Grandparents are also blessed to have wisdom through experiences, both good and bad. These are experiences that the children and grandchildren may not have. As grandparents, you have the vision and wisdom to do your best to help your children and grandchildren not make these same mistakes. Perhaps when you were younger you didn’t have a model or someone who was leading you back to the church, or maybe you simply didn’t have someone to lead you to make good decisions and you had to figure things out on your own. Now you are given the opportunity to be that for your family and loved ones, especially your children and grandchildren. As a grandparent, you are also the family historian and through this role, you can add a deep sense of family tradition to a child’s life, especially if perhaps they haven’t experienced this sense of tradition before in another family.

Another practical tip is to keep in contact with your grandchildren and step-grandchildren. This is important for keeping the relationship alive and for knowing how they are doing. Through this communication you can know what they are both struggling with and enjoying in life and you can know what they need prayers for. This is especially important when they eventually move away to college.
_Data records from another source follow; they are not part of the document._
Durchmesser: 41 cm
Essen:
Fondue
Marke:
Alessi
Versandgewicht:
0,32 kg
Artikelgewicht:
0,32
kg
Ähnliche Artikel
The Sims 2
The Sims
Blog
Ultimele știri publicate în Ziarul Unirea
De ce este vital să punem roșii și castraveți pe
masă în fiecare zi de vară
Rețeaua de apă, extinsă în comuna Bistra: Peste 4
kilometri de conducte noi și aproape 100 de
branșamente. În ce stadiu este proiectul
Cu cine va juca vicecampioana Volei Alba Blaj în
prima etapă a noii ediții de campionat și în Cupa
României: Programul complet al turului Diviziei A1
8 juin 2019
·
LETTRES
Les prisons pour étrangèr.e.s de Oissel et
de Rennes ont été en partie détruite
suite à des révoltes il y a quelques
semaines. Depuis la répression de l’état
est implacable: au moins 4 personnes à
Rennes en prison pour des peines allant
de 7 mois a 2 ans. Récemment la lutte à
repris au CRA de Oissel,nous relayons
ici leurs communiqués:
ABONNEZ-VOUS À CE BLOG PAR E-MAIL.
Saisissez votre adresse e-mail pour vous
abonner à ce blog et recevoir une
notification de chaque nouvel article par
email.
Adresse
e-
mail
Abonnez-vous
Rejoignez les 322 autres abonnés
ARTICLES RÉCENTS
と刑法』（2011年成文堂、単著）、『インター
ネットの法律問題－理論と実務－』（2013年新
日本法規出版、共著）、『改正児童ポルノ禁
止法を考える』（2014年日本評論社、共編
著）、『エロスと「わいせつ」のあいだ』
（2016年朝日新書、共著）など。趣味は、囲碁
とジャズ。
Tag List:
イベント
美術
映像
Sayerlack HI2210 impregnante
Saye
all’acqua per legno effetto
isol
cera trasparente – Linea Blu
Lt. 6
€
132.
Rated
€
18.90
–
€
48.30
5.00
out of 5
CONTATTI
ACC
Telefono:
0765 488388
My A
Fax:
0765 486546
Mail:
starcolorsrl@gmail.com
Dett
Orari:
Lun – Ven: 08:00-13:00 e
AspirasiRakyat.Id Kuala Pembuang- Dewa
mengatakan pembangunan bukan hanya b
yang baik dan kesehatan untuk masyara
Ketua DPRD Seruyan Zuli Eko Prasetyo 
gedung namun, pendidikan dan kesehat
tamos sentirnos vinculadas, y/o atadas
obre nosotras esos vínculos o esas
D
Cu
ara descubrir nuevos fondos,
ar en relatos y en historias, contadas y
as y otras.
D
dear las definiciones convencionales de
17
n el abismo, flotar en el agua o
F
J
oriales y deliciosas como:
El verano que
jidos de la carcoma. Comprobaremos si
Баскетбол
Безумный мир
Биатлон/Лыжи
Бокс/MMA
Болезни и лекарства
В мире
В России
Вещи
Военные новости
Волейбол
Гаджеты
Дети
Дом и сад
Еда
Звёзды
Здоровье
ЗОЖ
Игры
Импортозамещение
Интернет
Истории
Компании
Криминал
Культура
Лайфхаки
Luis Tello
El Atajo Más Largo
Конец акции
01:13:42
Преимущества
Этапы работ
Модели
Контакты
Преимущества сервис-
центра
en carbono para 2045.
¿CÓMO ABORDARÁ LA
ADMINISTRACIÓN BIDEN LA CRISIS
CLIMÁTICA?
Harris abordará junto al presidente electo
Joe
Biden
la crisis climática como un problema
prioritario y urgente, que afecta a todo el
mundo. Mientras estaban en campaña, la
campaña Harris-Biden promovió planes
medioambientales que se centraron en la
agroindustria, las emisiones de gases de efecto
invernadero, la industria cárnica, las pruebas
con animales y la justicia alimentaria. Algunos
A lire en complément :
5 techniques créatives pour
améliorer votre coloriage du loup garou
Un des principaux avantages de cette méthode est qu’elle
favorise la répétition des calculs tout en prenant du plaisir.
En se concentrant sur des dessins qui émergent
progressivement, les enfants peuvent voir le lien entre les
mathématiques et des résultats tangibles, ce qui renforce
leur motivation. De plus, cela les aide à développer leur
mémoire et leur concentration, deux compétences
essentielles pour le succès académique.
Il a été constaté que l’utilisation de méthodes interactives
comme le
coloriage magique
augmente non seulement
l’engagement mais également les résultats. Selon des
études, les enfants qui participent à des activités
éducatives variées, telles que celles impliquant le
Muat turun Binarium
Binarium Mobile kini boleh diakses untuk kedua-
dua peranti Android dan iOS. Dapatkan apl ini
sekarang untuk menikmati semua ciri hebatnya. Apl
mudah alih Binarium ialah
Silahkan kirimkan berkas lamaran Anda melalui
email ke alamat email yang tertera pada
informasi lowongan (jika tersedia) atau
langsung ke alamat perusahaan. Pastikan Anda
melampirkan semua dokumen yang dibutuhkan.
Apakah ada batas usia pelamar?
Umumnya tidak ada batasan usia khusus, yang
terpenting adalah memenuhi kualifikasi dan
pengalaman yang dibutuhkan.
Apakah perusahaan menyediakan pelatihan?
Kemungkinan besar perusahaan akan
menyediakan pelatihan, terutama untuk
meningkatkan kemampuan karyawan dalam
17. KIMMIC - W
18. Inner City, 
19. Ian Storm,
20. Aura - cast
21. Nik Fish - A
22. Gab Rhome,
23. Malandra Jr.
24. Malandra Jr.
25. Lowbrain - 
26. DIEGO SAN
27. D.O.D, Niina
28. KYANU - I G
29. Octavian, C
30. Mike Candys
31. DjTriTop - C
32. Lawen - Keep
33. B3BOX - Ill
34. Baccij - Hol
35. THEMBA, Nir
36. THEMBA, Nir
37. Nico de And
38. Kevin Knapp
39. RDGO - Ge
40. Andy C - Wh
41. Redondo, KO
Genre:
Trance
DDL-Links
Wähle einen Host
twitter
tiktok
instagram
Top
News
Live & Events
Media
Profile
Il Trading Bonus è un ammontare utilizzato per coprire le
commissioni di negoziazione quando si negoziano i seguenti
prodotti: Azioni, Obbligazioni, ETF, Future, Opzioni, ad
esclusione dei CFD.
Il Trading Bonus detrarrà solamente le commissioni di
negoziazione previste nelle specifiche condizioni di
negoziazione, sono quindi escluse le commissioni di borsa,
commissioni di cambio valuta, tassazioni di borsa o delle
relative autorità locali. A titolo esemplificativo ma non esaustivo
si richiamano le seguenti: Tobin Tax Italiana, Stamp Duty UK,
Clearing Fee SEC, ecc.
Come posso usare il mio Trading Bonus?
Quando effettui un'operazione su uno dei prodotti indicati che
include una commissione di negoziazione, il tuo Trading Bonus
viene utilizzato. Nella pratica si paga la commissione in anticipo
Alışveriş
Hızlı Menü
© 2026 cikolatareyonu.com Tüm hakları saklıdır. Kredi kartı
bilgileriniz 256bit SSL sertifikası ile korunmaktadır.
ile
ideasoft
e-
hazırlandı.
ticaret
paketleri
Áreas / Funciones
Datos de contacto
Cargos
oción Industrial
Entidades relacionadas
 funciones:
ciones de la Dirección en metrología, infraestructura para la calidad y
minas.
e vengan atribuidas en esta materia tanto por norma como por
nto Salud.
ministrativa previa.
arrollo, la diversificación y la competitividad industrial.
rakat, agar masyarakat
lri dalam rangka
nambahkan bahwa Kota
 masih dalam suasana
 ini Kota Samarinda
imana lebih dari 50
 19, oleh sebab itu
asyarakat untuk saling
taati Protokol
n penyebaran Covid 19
During this time you can keep in contact using FaceTime, Skype, phone calls, and even letters and cards!

Step-grandparents, through their unique role, have been invited and called to love their step-grandchildren in a deeper and more meaningful way. By being an example and constant reminder of God’s unfailing love, you can bring the presence and light of Christ to others who may not otherwise be able to experience it. You can go to weekly mass and encourage your children and grandchildren to join you, pray the rosary daily and be eager to answer questions your children or grandchildren may ask. You can be willing to serve, be open, and model the unconditional love of the Father. As our Holy Father reminds us, as a grandparent and step-grandparent, you can point to the centrality of prayer and “teach the young that the true meaning of life is found in self-sacrificing love.”